Friday, April 09, 2010

Sestina Camden Town





Sestina: Camden Town

The war, the war on Man, the
war on woman, the ghost
assembled armies vanish in
their realms

Allen Ginsberg
Planet News 1968

Sometimes the railway is sunk
between embankments; sometimes it passes
over the houses and canals
of Camden. The railway is like
an old copy of Peace News
still running – if war breaks out or peace.

All of it is real, every piece,
the trains, the lives, everything that passes,
and yet at times it seems like stale news:
dead stories blown by the canals,
the ink gone blank as soon as it is sunk -
sunt lacrimae rerum, or something like

the late Evening News: a paper I would like
to read again, discover zones of peace
where minds were broken or a heart was sunk,
knowing the bedroom where the night train passes,
where dreamt roads become burnt-out canals,
and morning brings the shock of dreaded news

or freedom from it. And still The News
is dreadful, do what you like!
Below your room, above the canal,
the trains rattle on. The face of no-peace,
for all that, reaches you, draws level, passes
so close, you see its pain has sunk

because everything that matters has sunk.
Through roofs and walls more wireless news
builds up like static, enters, passes
through ether. The wagons sound not to like
their steel-walled cargo, passing piece by piece:
their screech is mirrored in the still canal.

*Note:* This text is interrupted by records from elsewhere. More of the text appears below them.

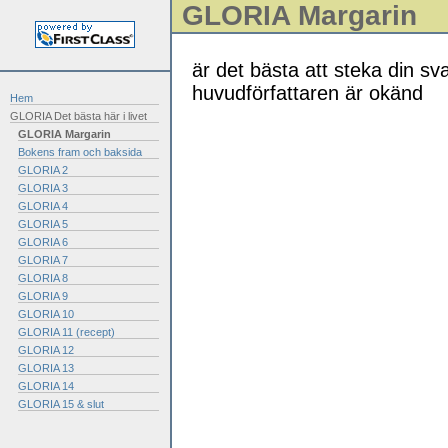
GLORIA Margarin
är det bästa att steka din sv
huvudförfattaren är okänd
Hem
GLORIA Det bästa här i livet
GLORIA Margarin
Bokens fram och baksida
GLORIA 2
GLORIA 3
GLORIA 4
GLORIA 5
GLORIA 6
GLORIA 7
GLORIA 8
GLORIA 9
GLORIA 10
GLORIA 11 (recept)
GLORIA 12
GLORIA 13
GLORIA 14
GLORIA 15 & slut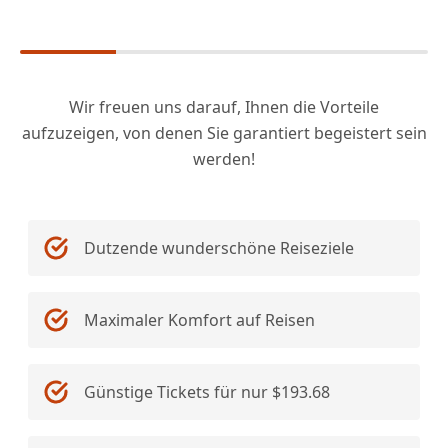
Wir freuen uns darauf, Ihnen die Vorteile
aufzuzeigen, von denen Sie garantiert begeistert sein
werden!
Dutzende wunderschöne Reiseziele
Maximaler Komfort auf Reisen
Günstige Tickets für nur $193.68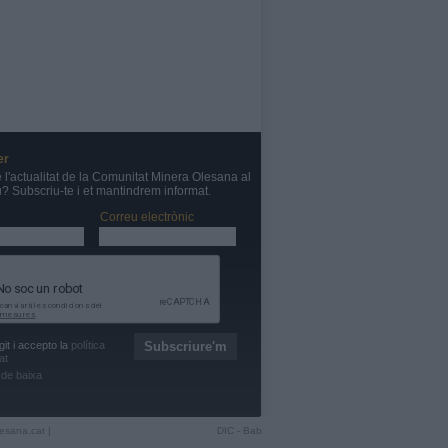
er
e l'actualitat de la Comunitat Minera Olesana al
u? Subscriu-te i et mantindrem informat.
Correu electrònic
git i accepto la
política
at
de baixa
esana.cat
|
DIC
-
Bab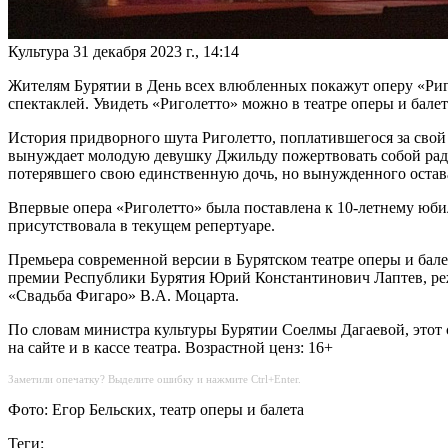
Культура
31 декабря 2023 г., 14:14
Жителям Бурятии в День всех влюбленных покажут оперу «Риг
спектаклей. Увидеть «Риголетто» можно в театре оперы и балет
История придворного шута Риголетто, поплатившегося за свой
вынуждает молодую девушку Джильду пожертвовать собой ради 
потерявшего свою единственную дочь, но вынужденного остават
Впервые опера «Риголетто» была поставлена к 10-летнему юбил
присутствовала в текущем репертуаре.
Премьера современной версии в Бурятском театре оперы и бале
премии Республики Бурятия Юрий Константинович Лаптев, реж
«Свадьба Фигаро» В.А. Моцарта.
По словам министра культуры Бурятии Соелмы Дагаевой, этот 
на сайте и в кассе театра. Возрастной ценз: 16+
Заметили опечатку? Выделите ошибку и нажмите Ctrl+Enter.
Фото: Егор Бельских, театр оперы и балета
Теги:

Making minute threads of the canals,
up where the whole sky is greyly sunk
in sound – a plane, iron bird if you like,
just passing through… There follows a peace
which is Prussian Blue, the Planet’s news
at last - where Ginsberg’s cool news passes

low, reaching through absence into peace,
while morning Metro’s clutch of bleeping news
chirps at the Oysters and the freedom passes.